* [DATA TO EXAMINE]
________________________
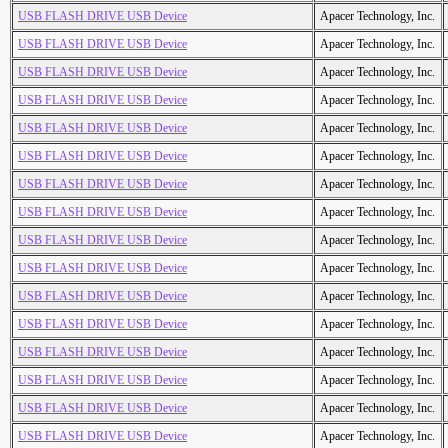
USB FLASH DRIVE USB Device
Apacer Technology, Inc.
USB FLASH DRIVE USB Device
Apacer Technology, Inc.
USB FLASH DRIVE USB Device
Apacer Technology, Inc.
USB FLASH DRIVE USB Device
Apacer Technology, Inc.
USB FLASH DRIVE USB Device
Apacer Technology, Inc.
USB FLASH DRIVE USB Device
Apacer Technology, Inc.
USB FLASH DRIVE USB Device
Apacer Technology, Inc.
USB FLASH DRIVE USB Device
Apacer Technology, Inc.
USB FLASH DRIVE USB Device
Apacer Technology, Inc.
USB FLASH DRIVE USB Device
Apacer Technology, Inc.
USB FLASH DRIVE USB Device
Apacer Technology, Inc.
USB FLASH DRIVE USB Device
Apacer Technology, Inc.
USB FLASH DRIVE USB Device
Apacer Technology, Inc.
USB FLASH DRIVE USB Device
Apacer Technology, Inc.
USB FLASH DRIVE USB Device
Apacer Technology, Inc.
USB FLASH DRIVE USB Device
Apacer Technology, Inc.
________________________
Once the pictures are set aside, repeat the remaining data word for word.

* [WRITTEN ANSWER]
USB FLASH DRIVE USB Device
Apacer Technology, Inc.
USB FLASH DRIVE USB Device
Apacer Technology, Inc.
USB FLASH DRIVE USB Device
Apacer Technology, Inc.
USB FLASH DRIVE USB Device
Apacer Technology, Inc.
USB FLASH DRIVE USB Device
Apacer Technology, Inc.
USB FLASH DRIVE USB Device
Apacer Technology, Inc.
USB FLASH DRIVE USB Device
Apacer Technology, Inc.
USB FLASH DRIVE USB Device
Apacer Technology, Inc.
USB FLASH DRIVE USB Device
Apacer Technology, Inc.
USB FLASH DRIVE USB Device
Apacer Technology, Inc.
USB FLASH DRIVE USB Device
Apacer Technology, Inc.
USB FLASH DRIVE USB Device
Apacer Technology, Inc.
USB FLASH DRIVE USB Device
Apacer Technology, Inc.
USB FLASH DRIVE USB Device
Apacer Technology, Inc.
USB FLASH DRIVE USB Device
Apacer Technology, Inc.
USB FLASH DRIVE USB Device
Apacer Technology, Inc.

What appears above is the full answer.